What lines in the following entries hold the word "Newsletter"? Copy each one.

- Data entries:
==================================================

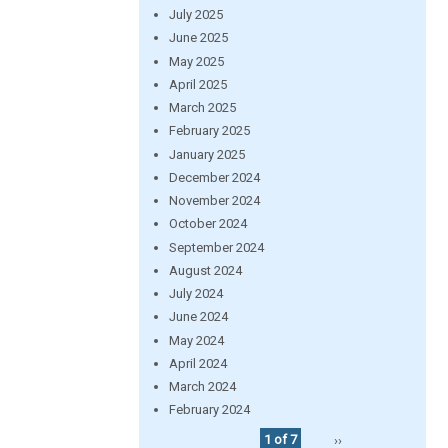
July 2025
June 2025
May 2025
April 2025
March 2025
February 2025
January 2025
December 2024
November 2024
October 2024
September 2024
August 2024
July 2024
June 2024
May 2024
April 2024
March 2024
February 2024
1 of 7
››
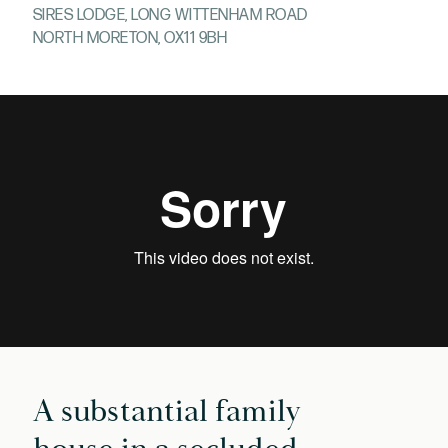
SIRES LODGE, LONG WITTENHAM ROAD
NORTH MORETON, OX11 9BH
A substantial family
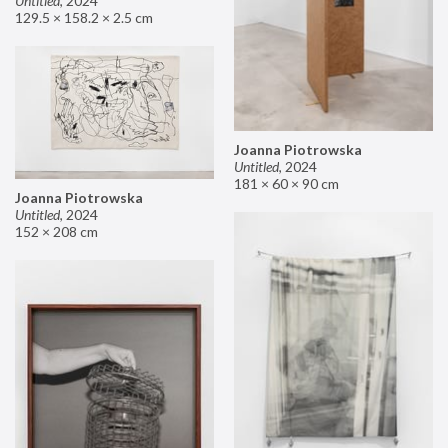
Untitled
,
2024
129.5 × 158.2 × 2.5 cm
Joanna Piotrowska
Untitled
,
2024
181 × 60 × 90 cm
Joanna Piotrowska
Untitled
,
2024
152 × 208 cm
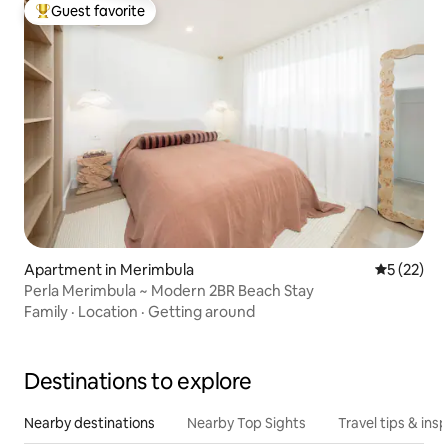
Guest favorite
Top guest favorite
Apartment in Merimbula
5 out of 5
5 (22)
Perla Merimbula ~ Modern 2BR Beach Stay
Family
·
Location
·
Getting around
Destinations to explore
Nearby destinations
Nearby Top Sights
Travel tips & insp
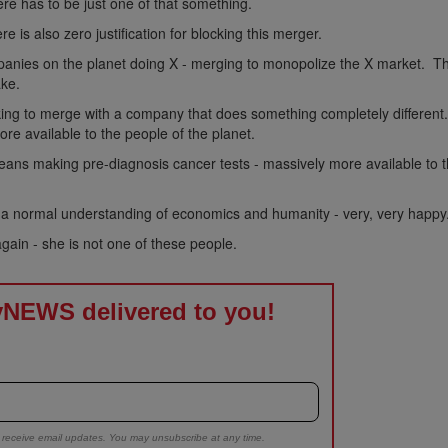
here has to be just one of that something.
re is also zero justification for blocking this merger.
companies on the planet doing X - merging to monopolize the X market. T
ake.
king to merge with a company that does something completely different
re available to the people of the planet.
eans making pre-diagnosis cancer tests - massively more available to 
a normal understanding of economics and humanity - very, very happy
ain - she is not one of these people.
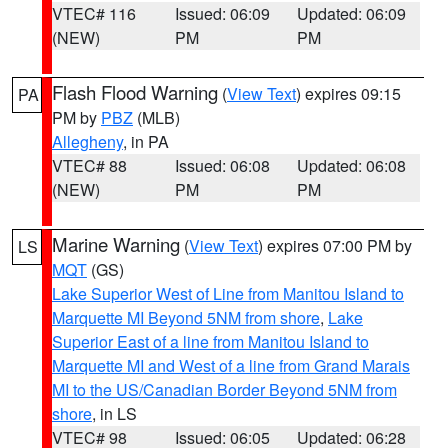
VTEC# 116
Issued: 06:09
Updated: 06:09
(NEW)
PM
PM
Flash Flood Warning
(
View Text
) expires 09:15
PA
PM by
PBZ
(MLB)
Allegheny
, in PA
VTEC# 88
Issued: 06:08
Updated: 06:08
(NEW)
PM
PM
Marine Warning
(
View Text
) expires 07:00 PM by
LS
MQT
(GS)
Lake Superior West of Line from Manitou Island to
Marquette MI Beyond 5NM from shore
,
Lake
Superior East of a line from Manitou Island to
Marquette MI and West of a line from Grand Marais
MI to the US/Canadian Border Beyond 5NM from
shore
, in LS
VTEC# 98
Issued: 06:05
Updated: 06:28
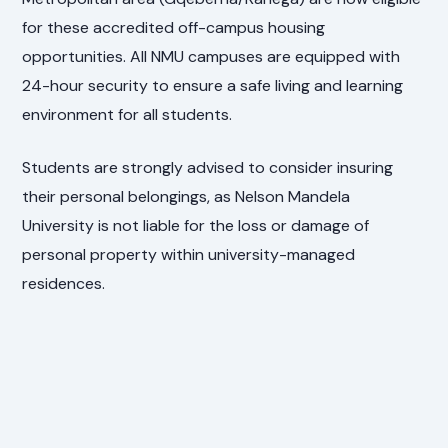
for these accredited off-campus housing
opportunities. All NMU campuses are equipped with
24-hour security to ensure a safe living and learning
environment for all students.
Students are strongly advised to consider insuring
their personal belongings, as Nelson Mandela
University is not liable for the loss or damage of
personal property within university-managed
residences.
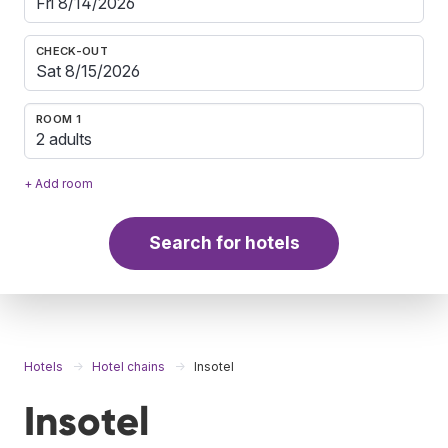
CHECK-OUT
ROOM 1
2 adults
+ Add room
Search for hotels
Hotels
Hotel chains
Insotel
Insotel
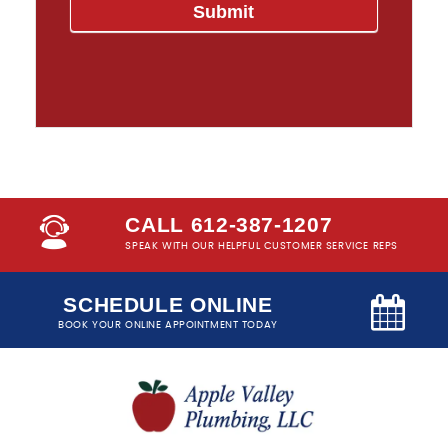
CALL 612-387-1207
SPEAK WITH OUR HELPFUL CUSTOMER SERVICE REPS
SCHEDULE ONLINE
BOOK YOUR ONLINE APPOINTMENT TODAY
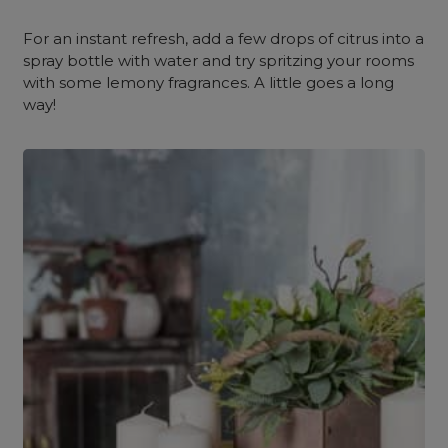
For an instant refresh, add a few drops of citrus into a
spray bottle with water and try spritzing your rooms
with some lemony fragrances. A little goes a long
way!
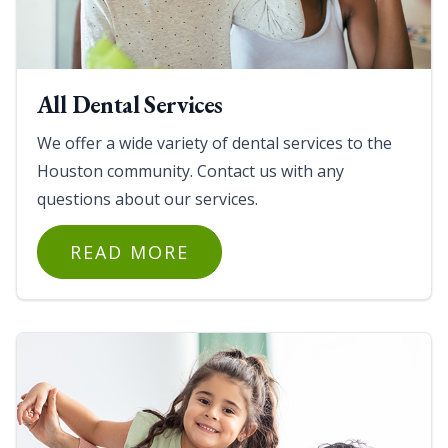
All Dental Services
We offer a wide variety of dental services to the
Houston community. Contact us with any
questions about our services.
READ MORE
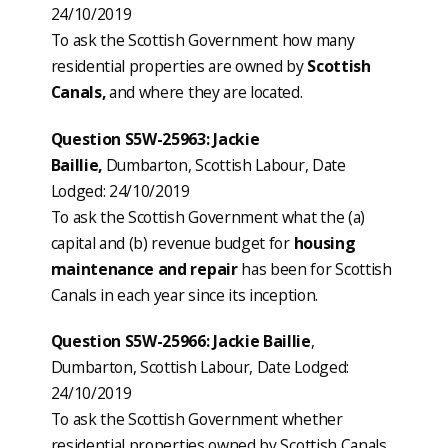
24/10/2019
To ask the Scottish Government how many
residential properties are owned by
Scottish
Canals,
and where they are located.
Question S5W-25963: Jackie
Baillie,
Dumbarton, Scottish Labour, Date
Lodged: 24/10/2019
To ask the Scottish Government what the (a)
capital and (b) revenue budget for
housing
maintenance and repair
has been for Scottish
Canals in each year since its inception.
Question S5W-25966: Jackie Baillie
,
Dumbarton, Scottish Labour, Date Lodged:
24/10/2019
To ask the Scottish Government whether
residential properties owned by Scottish Canals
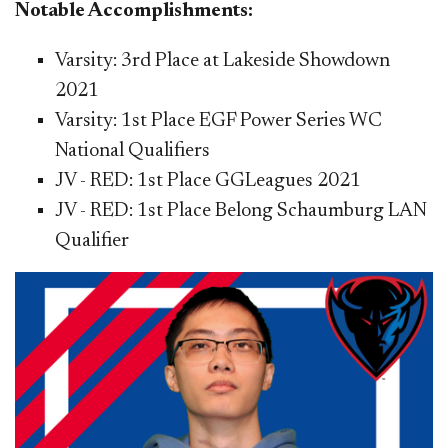
Notable Accomplishments:
Varsity: 3rd Place at Lakeside Showdown
2021
Varsity: 1st Place EGF Power Series WC
National Qualifiers
JV - RED: 1st Place GGLeagues 2021
JV - RED: 1st Place Belong Schaumburg LAN
Qualifier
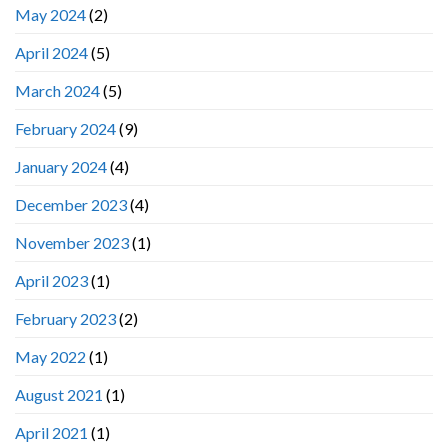
May 2024
(2)
April 2024
(5)
March 2024
(5)
February 2024
(9)
January 2024
(4)
December 2023
(4)
November 2023
(1)
April 2023
(1)
February 2023
(2)
May 2022
(1)
August 2021
(1)
April 2021
(1)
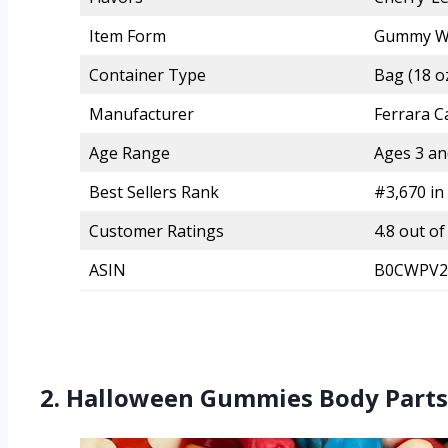
Item Form
Gummy W
Container Type
Bag (18 oz
Manufacturer
Ferrara 
Age Range
Ages 3 an
Best Sellers Rank
#3,670 in
Customer Ratings
4.8 out of
ASIN
B0CWPV2
2. Halloween Gummies Body Parts 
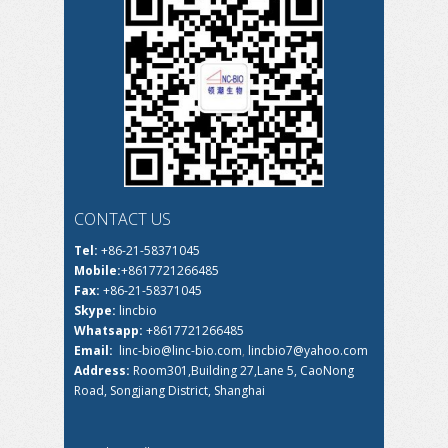
CONTACT US
Tel:
+86-21-58371045
Mobile:
+8617721266485
Fax:
+86-21-58371045
Skype:
lincbio
Whatsapp:
+8617721266485
Email:
linc-bio@linc-bio.com
,
lincbio7@yahoo.com
Address:
Room301,Building 27,Lane 5, CaoNong
Road, Songjiang District, Shanghai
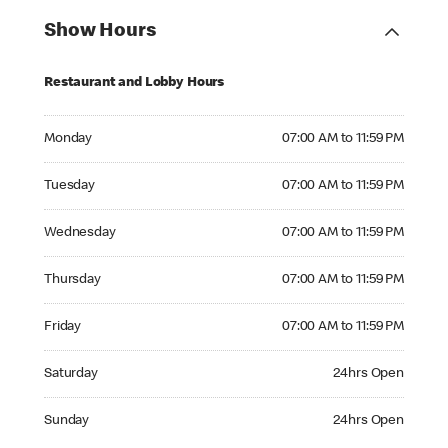
Show Hours
Restaurant and Lobby Hours
Monday 07:00 AM to 11:59 PM
Monday
07:00 AM to 11:59 PM
Tuesday 07:00 AM to 11:59 PM
Tuesday
07:00 AM to 11:59 PM
Wednesday 07:00 AM to 11:59 PM
Wednesday
07:00 AM to 11:59 PM
Thursday 07:00 AM to 11:59 PM
Thursday
07:00 AM to 11:59 PM
Friday 07:00 AM to 11:59 PM
Friday
07:00 AM to 11:59 PM
Saturday 24hrs Open
Saturday
24hrs Open
Sunday 24hrs Open
Sunday
24hrs Open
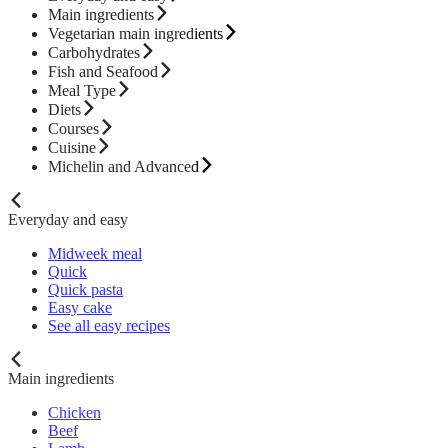
Main ingredients
Vegetarian main ingredients
Carbohydrates
Fish and Seafood
Meal Type
Diets
Courses
Cuisine
Michelin and Advanced
Everyday and easy
Midweek meal
Quick
Quick pasta
Easy cake
See all easy recipes
Main ingredients
Chicken
Beef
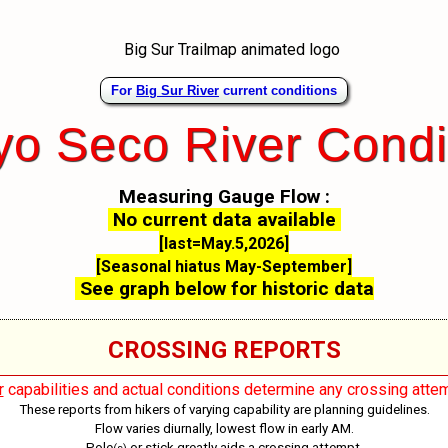
For
Big Sur River
current conditions
yo Seco River Condi
Measuring Gauge Flow :
No current data available
[last=May.5,2026]
[Seasonal hiatus May-September]
See graph below for historic data
CROSSING REPORTS
r
capabilities and actual conditions determine any crossing attem
These reports from hikers of varying capability are planning guidelines.
Flow varies diurnally, lowest flow in early AM.
Pole
or stick greatly aids a crossing attempt.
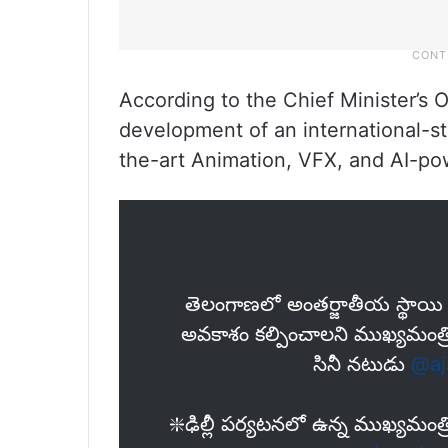
According to the Chief Minister’s
development of an international-st
the-art Animation, VFX, and AI-po
తెలంగాణలో అంత‌ర్జాతీయ స్థాయి ప
అవ‌కాశం క‌ల్పించాల‌ని ముఖ్య‌మంత్రి 
సినీ న‌టుడు
@aj
❇️ఢిల్లీ పర్యటనలో ఉన్న ముఖ్య‌మం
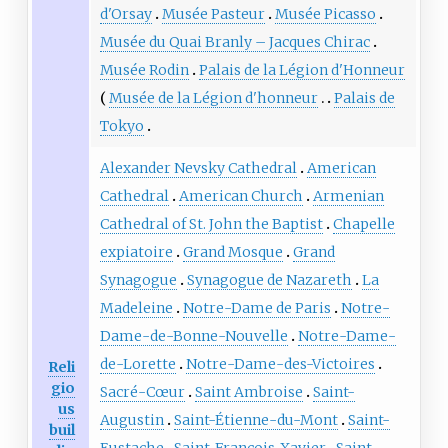
d'Orsay
Musée Pasteur
Musée Picasso
Musée du Quai Branly – Jacques Chirac
Musée Rodin
Palais de la Légion d'Honneur
Musée de la Légion d'honneur
Palais de
Tokyo
Alexander Nevsky Cathedral
American
Cathedral
American Church
Armenian
Cathedral of St. John the Baptist
Chapelle
expiatoire
Grand Mosque
Grand
Synagogue
Synagogue de Nazareth
La
Madeleine
Notre-Dame de Paris
Notre-
Dame-de-Bonne-Nouvelle
Notre-Dame-
de-Lorette
Notre-Dame-des-Victoires
Reli
gio
Sacré-Cœur
Saint Ambroise
Saint-
us
Augustin
Saint-Étienne-du-Mont
Saint-
buil
Eustache
Saint-François-Xavier
Saint-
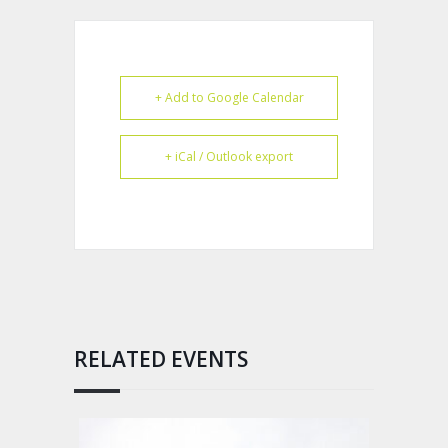
+ Add to Google Calendar
+ iCal / Outlook export
RELATED EVENTS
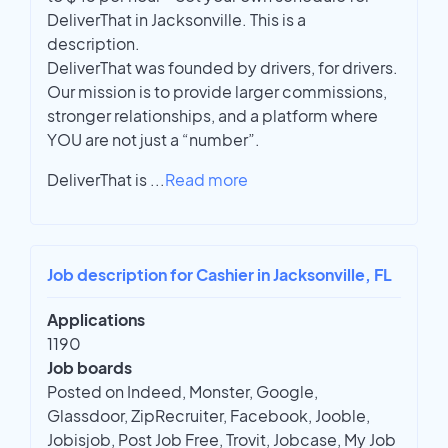
DeliverThat in Jacksonville. This is a
description.
DeliverThat was founded by drivers, for drivers.
Our mission is to provide larger commissions,
stronger relationships, and a platform where
YOU are not just a “number”.
DeliverThat is
...
Read more
Job description for Cashier in Jacksonville, FL
Applications
1190
Job boards
Posted on Indeed, Monster, Google,
Glassdoor, ZipRecruiter, Facebook, Jooble,
Jobisjob, Post Job Free, Trovit, Jobcase, My Job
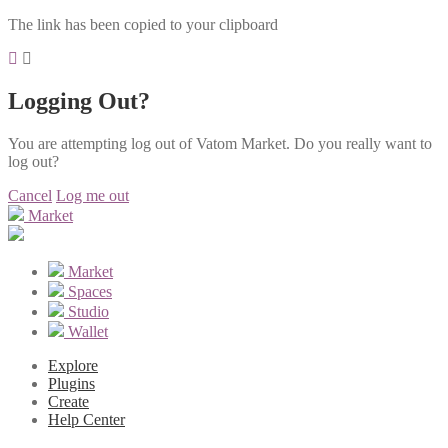
The link has been copied to your clipboard
Logging Out?
You are attempting log out of Vatom Market. Do you really want to
log out?
Cancel
Log me out
Market
Market
Spaces
Studio
Wallet
Explore
Plugins
Create
Help Center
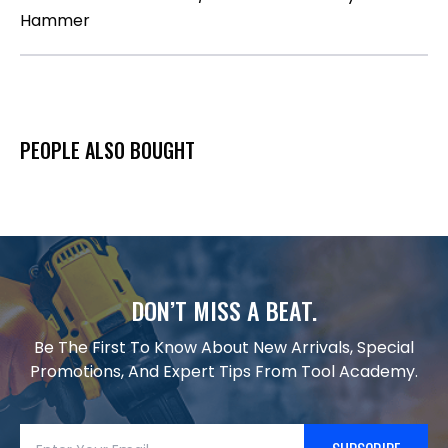
Hammer
PEOPLE ALSO BOUGHT
DON’T MISS A BEAT.
Be The First To Know About New Arrivals, Special
Promotions, And Expert Tips From Tool Academy.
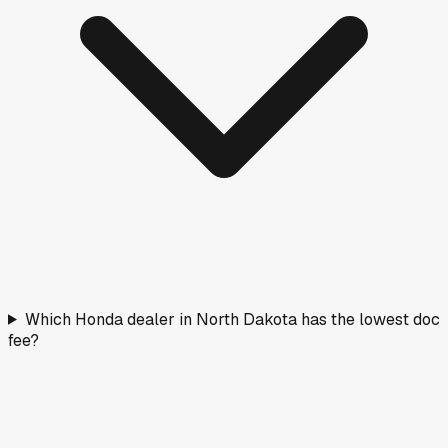
Which Honda dealer in North Dakota has the lowest doc
fee?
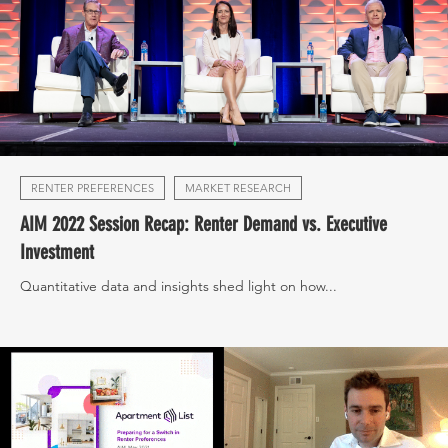
RENTER PREFERENCES
MARKET RESEARCH
AIM 2022 Session Recap: Renter Demand vs. Executive
Investment
Quantitative data and insights shed light on how...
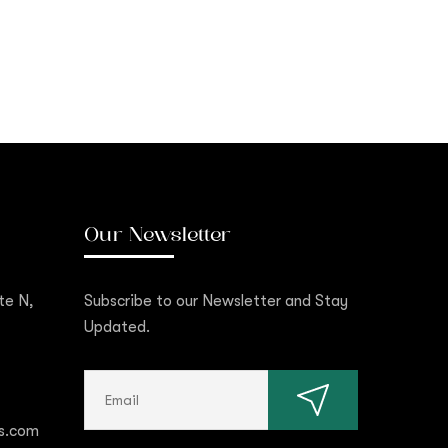
Our Newsletter
te N,
Subscribe to our Newsletter and Stay
Updated.
s.com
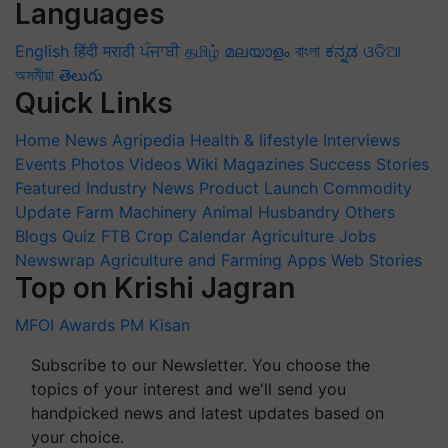
Languages
English
हिंदी
मराठी
ਪੰਜਾਬੀ
தமிழ்
മലയാളം
বাংলা
ಕನ್ನಡ
ଓଡିଆ
অসমীয়া
తెలుగు
Quick Links
Home
News
Agripedia
Health & lifestyle
Interviews
Events
Photos
Videos
Wiki
Magazines
Success Stories
Featured
Industry News
Product Launch
Commodity
Update
Farm Machinery
Animal Husbandry
Others
Blogs
Quiz
FTB
Crop Calendar
Agriculture Jobs
Newswrap
Agriculture and Farming Apps
Web Stories
Top on Krishi Jagran
MFOI Awards
PM Kisan
Subscribe to our Newsletter. You choose the
topics of your interest and we'll send you
handpicked news and latest updates based on
your choice.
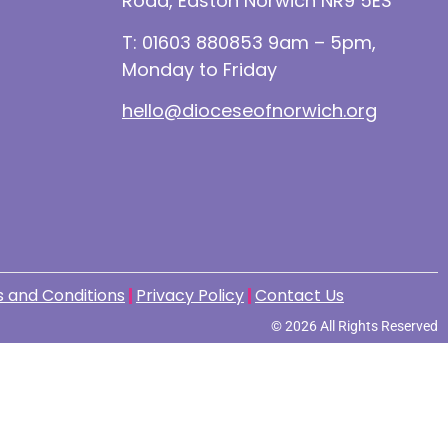
Road, Easton Norwich NR9 5ES
T: 01603 880853 9am – 5pm,
Monday to Friday
hello@dioceseofnorwich.org
 and Conditions
Privacy Policy
Contact Us
© 2026 All Rights Reserved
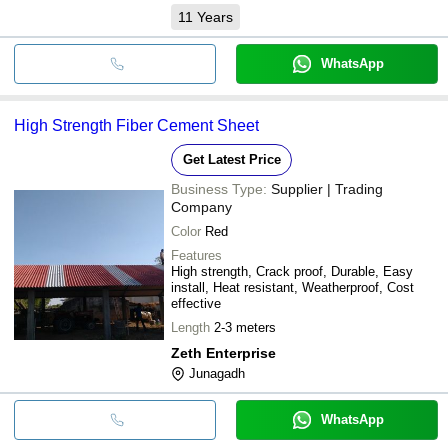
11
Years
WhatsApp
High Strength Fiber Cement Sheet
Get Latest Price
Business Type:
Supplier | Trading
Company
Color
Red
Features
High strength, Crack proof, Durable, Easy
install, Heat resistant, Weatherproof, Cost
effective
Length
2-3 meters
Zeth Enterprise
Junagadh
WhatsApp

==================================================

- Written response:
Our Newsletter
Subscribe to our Newsletter and Stay
Subscribe to our Newsletter. You choose the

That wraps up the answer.